Dr. Hoch’s passionate interest in aquatic ecology originates from the wonderful exposure to nature provided by his parents throughout his childhood.  He continues to be motivated by fond memories of helping his father, Willis S. Hoch, M.D., teach marine biology to Boy Scouts and sharing a love of fishing with his mother, Lucy Lashar Hoch (raised in York, PA).  As an undergraduate student in the Environmental Population and Organismal Biology Program at University of Colorado Boulder, he interned with Dr. Jay Windell, one of the nation’s first stream restoration ecologists, and participated in research lead by Drs. John Bushnell and Robert W. Pennack on macroinvertebrate communities in alpine tundra streams of the NSF Long Term Ecological Research Program at Niwot Ridge, CO.  Another inspiring experience during his college years was working during summers in his father’s clinical microbiology laboratory in Reading, PA.


Interests in both microbiology and aquatic ecosystems led his decision to enter the Masters Degree Program in Marine Biology and Biochemistry at the College of Marine and Earth Studies, University of Delaware in 1986.  His advisor was Dr.

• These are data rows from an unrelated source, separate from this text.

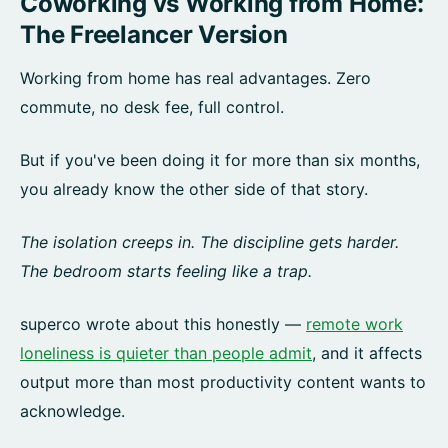
Coworking vs Working from Home:
The Freelancer Version
Working from home has real advantages. Zero
commute, no desk fee, full control.
But if you've been doing it for more than six months,
you already know the other side of that story.
The isolation creeps in. The discipline gets harder.
The bedroom starts feeling like a trap.
superco wrote about this honestly —
remote work
loneliness is quieter than people admit
, and it affects
output more than most productivity content wants to
acknowledge.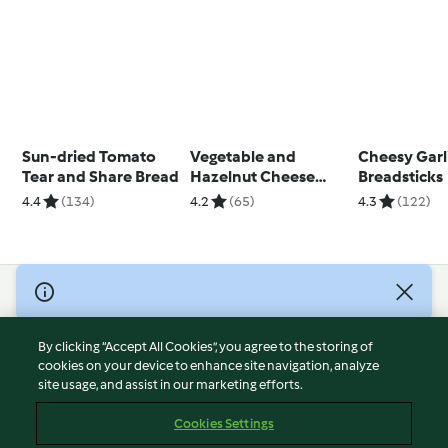
Sun-dried Tomato
Vegetable and
Cheesy Garl
Tear and Share Bread
Hazelnut Cheese
Breadsticks
Muffins
4.4
(134)
4.2
(65)
4.3
(122)
© Copyright 2026
Terms of Service
By clicking “Accept All Cookies”, you agree to the storing of
Privacy Policy
cookies on your device to enhance site navigation, analyze
site usage, and assist in our marketing efforts.
Disclaimer
Imprint
Cookies Settings
Cookies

David L. Kirchman, a marine microbial ecologists.  Dr. Hoch performed his dissertation research on ammonium assimilation and stable nitrogen isotope fractionation in marine bacteria and graduated with his Ph.D. in 1992.  He then performed postdoctoral research with scientists at the U.S. Environmental Protection Agency, Gulf Ecology Laboratory, Pensacola Beach, FL, and Texas A&M University, Oceanography Department, on numerous projects related to microbial foodwebs and the fate of nutrients from submarine sewage outfall in southeast Florida and Florida Keys.

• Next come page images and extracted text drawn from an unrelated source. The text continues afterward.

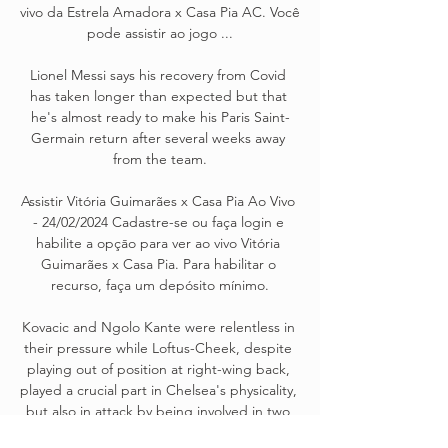
vivo da Estrela Amadora x Casa Pia AC. Você 
pode assistir ao jogo ...

Lionel Messi says his recovery from Covid 
has taken longer than expected but that 
he's almost ready to make his Paris Saint-
Germain return after several weeks away 
from the team.

Assistir Vitória Guimarães x Casa Pia Ao Vivo 
- 24/02/2024 Cadastre-se ou faça login e 
habilite a opçāo para ver ao vivo Vitória 
Guimarães x Casa Pia. Para habilitar o 
recurso, faça um depósito mínimo.

Kovacic and Ngolo Kante were relentless in 
their pressure while Loftus-Cheek, despite 
playing out of position at right-wing back, 
played a crucial part in Chelsea's physicality, 
but also in attack by being involved in two 
goals. 
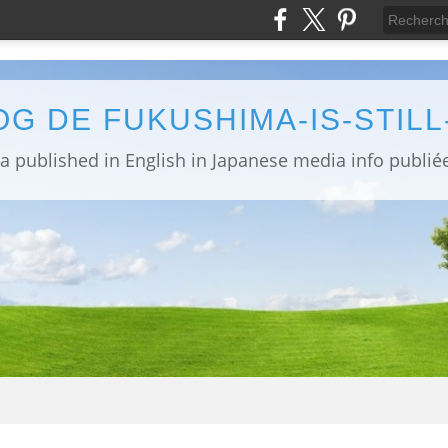
OG DE FUKUSHIMA-IS-STIL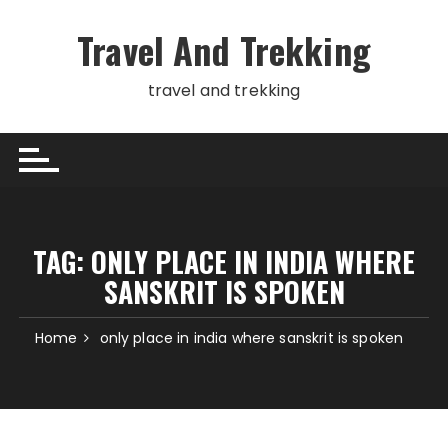
Skip
to
Travel And Trekking
content
travel and trekking
TAG:
ONLY PLACE IN INDIA WHERE
SANSKRIT IS SPOKEN
Home
only place in india where sanskrit is spoken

Dr. Hoch’s first faculty appointment was as a University-College Professor of Biology at Malaspina University-College (MUC), Nanaimo, British Columbia.  He taught courses in microbiology, biochemistry, microbial physiology, aquatic ecosystems, terrestrial ecosystems, mycology, plant biology, ecology, tropical biology (Belize), and microbial ecology.  He developed the compulsory year-long undergraduate research program for Biology Majors, and mentored over 15 students on their research projects on microbial ecology and water quality related topics.  While at Malaspina he also directed a three-year long Canadian International Development Agency grant on water quality training of students at University-College of Belize, Belize Central America, and was the Department Chair for the 14 faculty member MUC Biology Department from 1998 to 2001.

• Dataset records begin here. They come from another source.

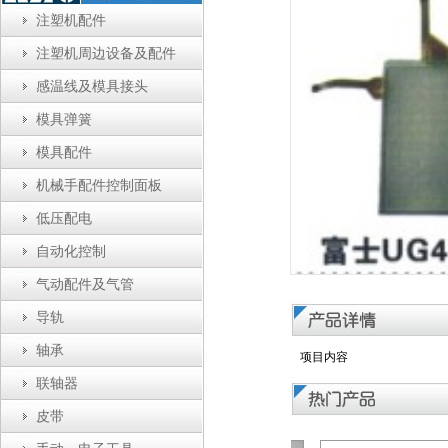
注塑机配件
注塑机周边设备及配件
感温线及模具接头
模具弹簧
模具配件
机械手配件控制面板
低压配电
自动化控制
气动配件及气管
导轨
轴承
项目内容
联轴器
皮带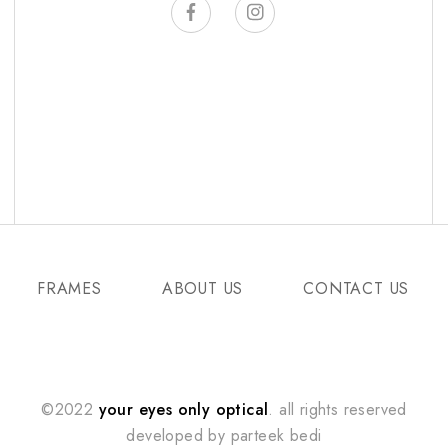
FRAMES
ABOUT US
CONTACT US
©2022
your eyes only optical
. all rights reserved
developed by
parteek bedi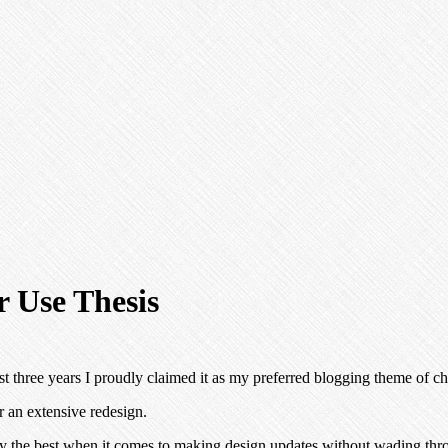
 Use Thesis
st three years I proudly claimed it as my preferred blogging theme of ch
 an extensive redesign.
y the best when it comes to making design updates without wading thro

Dr. Hoch began his position at Penn State York in 2002, as Assistant Professor of Microbial and Aquatic Biology.  He teaches courses in microbiology, microbial diversity, aquatic ecology, oceanography, environmental science, ecology, and tropical ecology in Belize.  In addition to CCREP research, he maintains projects on microbial community diversity assessed by denaturing gradient gel electrophoresis (DGGE), nitrogen stress in aquatic bacteria assessed by enzymatic and molecular approaches, in silico metagenomic analysis of nitrogen metabolism of marine bacteria, and most recently on marine photoheterotrophic bacteria isolation and growth in collaboration with Dr. David L. Kirchman (U. Del.).  All of his research is facilitated by student participation.  Dr. Hoch and his students are also active in watershed education through community outreach programs.


Dr. Hoch and his wife Marie have been married for seventeen adventurous years and have two children, Tara (11) and Connor (15), and a golden-doodle named Willow (2).  The family enjoys the outdoors, with shared interests in hiking, birding, hunting, fishing, crabbing, canoeing, surfing, gardening, and fetch.